● **Exercise description**
Copy, from the data below, every line that has "следовательно" in it.

● **Records to process**
■ ■ ■ ■ ■ ■ ■

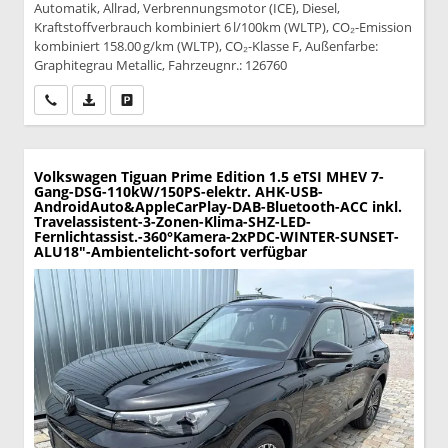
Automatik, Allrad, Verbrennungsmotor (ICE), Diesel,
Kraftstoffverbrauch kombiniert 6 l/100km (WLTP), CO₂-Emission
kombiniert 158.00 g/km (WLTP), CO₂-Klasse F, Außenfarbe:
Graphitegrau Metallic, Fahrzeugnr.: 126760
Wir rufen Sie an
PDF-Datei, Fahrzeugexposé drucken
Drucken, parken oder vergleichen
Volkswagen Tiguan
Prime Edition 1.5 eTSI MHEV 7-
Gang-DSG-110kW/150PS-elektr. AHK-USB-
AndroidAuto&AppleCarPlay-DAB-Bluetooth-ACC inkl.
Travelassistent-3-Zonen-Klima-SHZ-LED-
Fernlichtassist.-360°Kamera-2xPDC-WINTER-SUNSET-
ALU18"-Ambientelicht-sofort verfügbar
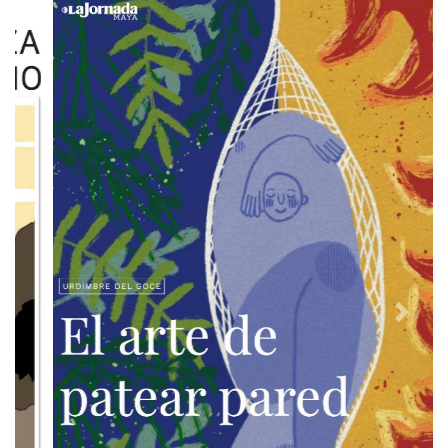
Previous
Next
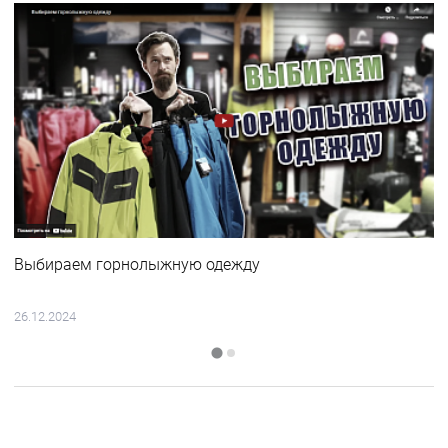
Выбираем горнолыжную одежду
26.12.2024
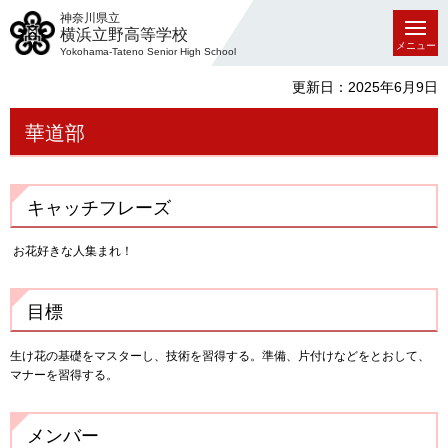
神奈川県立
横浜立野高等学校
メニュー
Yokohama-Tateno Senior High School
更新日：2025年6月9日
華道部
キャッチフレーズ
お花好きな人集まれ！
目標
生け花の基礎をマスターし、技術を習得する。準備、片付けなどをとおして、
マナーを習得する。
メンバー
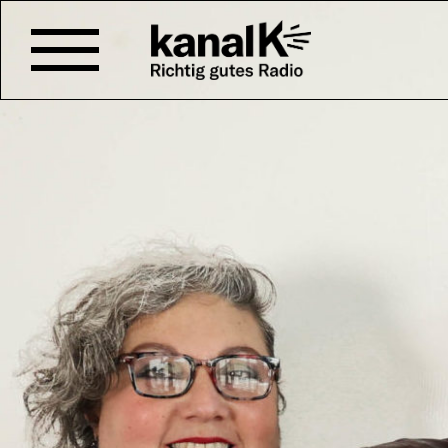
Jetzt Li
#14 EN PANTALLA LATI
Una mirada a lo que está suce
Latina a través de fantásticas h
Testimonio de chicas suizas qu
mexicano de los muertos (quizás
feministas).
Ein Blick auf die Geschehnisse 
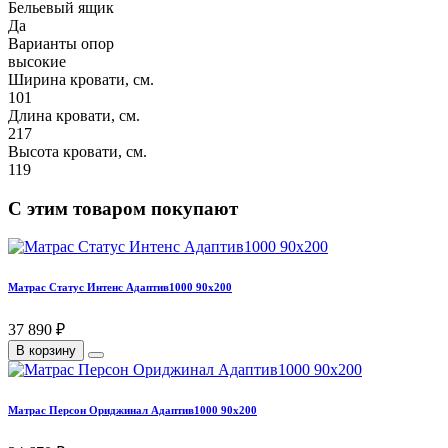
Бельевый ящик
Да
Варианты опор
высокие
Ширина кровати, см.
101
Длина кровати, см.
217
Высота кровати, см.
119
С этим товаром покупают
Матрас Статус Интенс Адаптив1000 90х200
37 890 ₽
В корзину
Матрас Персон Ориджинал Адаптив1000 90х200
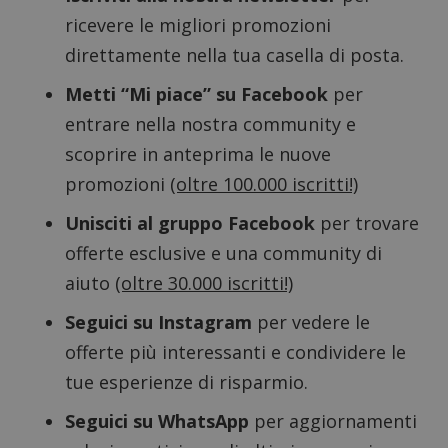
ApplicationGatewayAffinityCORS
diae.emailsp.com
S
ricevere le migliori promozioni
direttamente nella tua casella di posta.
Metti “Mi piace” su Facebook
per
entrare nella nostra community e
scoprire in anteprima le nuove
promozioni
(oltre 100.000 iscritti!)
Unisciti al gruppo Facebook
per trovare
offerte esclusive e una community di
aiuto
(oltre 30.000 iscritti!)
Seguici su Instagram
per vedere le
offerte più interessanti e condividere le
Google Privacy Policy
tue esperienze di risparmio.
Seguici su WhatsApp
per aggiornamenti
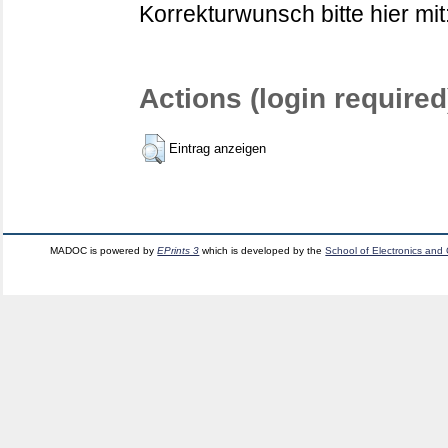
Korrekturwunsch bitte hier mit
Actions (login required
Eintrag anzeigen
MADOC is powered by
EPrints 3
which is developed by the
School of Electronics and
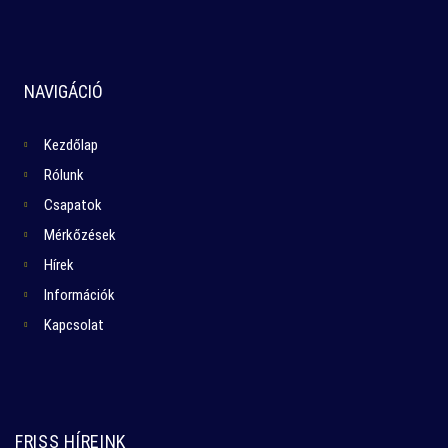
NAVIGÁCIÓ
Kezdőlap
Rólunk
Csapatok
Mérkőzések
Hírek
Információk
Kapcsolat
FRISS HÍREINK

■ ■ ■ ■ ■ ■ ■

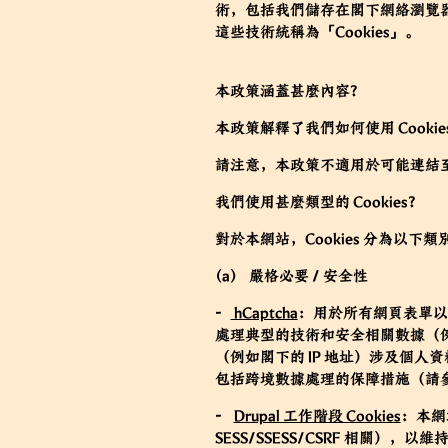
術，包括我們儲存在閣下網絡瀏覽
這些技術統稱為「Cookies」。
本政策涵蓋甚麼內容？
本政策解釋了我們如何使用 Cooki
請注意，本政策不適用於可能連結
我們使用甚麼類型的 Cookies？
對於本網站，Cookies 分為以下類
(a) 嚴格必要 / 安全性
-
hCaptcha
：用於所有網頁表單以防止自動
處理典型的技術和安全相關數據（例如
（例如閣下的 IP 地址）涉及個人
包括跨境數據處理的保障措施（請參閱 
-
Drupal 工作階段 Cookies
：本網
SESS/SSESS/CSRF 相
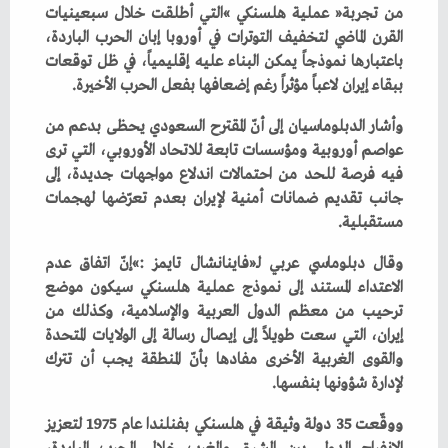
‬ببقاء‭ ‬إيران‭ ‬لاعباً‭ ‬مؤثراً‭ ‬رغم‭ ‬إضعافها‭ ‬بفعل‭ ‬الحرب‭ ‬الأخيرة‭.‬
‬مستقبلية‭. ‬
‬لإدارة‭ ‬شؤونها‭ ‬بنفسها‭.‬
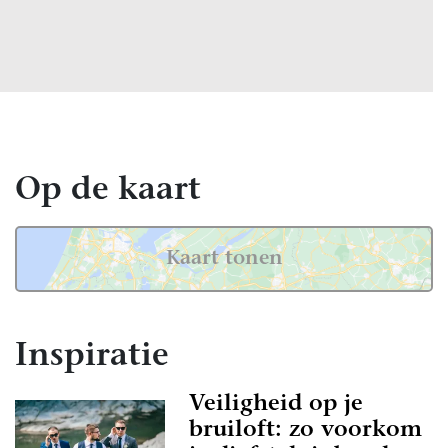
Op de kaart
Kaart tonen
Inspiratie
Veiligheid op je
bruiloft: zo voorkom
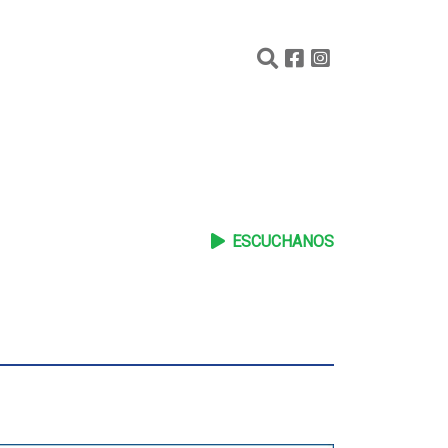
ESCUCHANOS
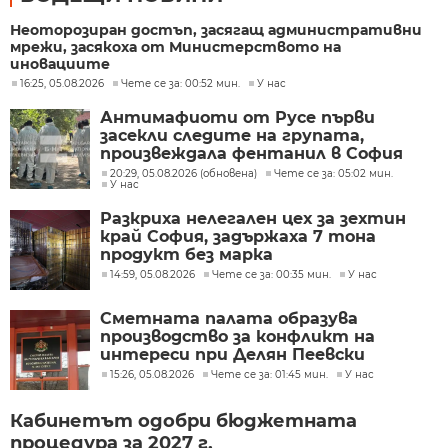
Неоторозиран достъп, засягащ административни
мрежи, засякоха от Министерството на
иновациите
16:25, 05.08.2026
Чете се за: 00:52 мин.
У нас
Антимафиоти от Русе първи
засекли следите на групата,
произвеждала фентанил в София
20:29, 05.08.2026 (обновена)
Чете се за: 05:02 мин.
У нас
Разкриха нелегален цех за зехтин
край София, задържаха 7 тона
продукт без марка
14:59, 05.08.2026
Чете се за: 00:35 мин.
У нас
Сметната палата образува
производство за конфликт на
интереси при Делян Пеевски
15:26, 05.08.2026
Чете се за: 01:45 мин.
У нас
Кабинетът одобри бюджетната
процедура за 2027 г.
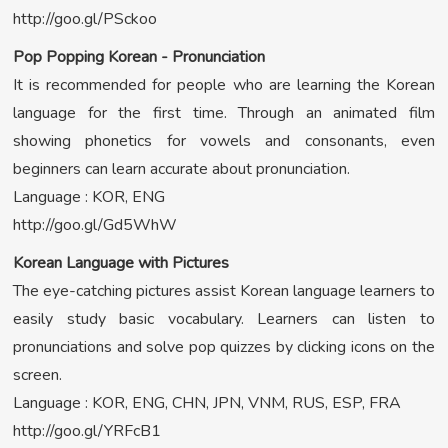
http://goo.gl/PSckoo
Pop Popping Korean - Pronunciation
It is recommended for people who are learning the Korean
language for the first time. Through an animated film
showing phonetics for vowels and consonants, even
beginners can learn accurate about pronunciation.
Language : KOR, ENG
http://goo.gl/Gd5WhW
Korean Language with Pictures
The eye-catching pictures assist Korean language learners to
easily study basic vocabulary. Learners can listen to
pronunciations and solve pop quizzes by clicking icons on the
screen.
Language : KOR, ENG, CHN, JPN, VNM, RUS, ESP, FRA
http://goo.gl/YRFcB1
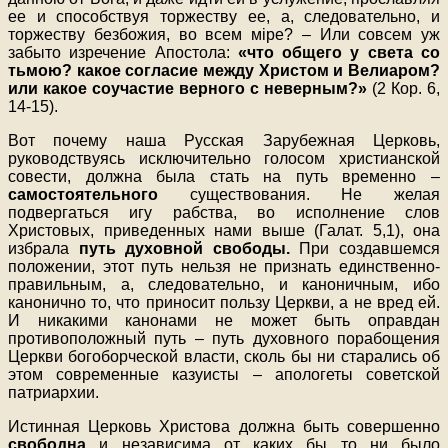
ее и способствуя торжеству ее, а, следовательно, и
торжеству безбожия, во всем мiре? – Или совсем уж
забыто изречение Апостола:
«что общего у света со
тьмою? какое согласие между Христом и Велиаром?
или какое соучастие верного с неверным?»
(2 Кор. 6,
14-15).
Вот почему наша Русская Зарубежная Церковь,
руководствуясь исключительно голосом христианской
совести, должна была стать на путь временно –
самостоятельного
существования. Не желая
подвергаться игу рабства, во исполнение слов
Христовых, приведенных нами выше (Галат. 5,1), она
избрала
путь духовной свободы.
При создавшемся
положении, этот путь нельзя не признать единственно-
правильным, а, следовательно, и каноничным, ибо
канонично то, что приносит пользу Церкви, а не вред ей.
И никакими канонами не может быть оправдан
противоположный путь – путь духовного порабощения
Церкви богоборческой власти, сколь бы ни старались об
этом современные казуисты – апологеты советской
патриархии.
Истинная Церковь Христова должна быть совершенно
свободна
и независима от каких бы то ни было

■ ■ ■ ■ ■ ■ ■

● **Written solution**
ее и способствуя торжеству ее, а, следовательно, и
правильным, а, следовательно, и каноничным, ибо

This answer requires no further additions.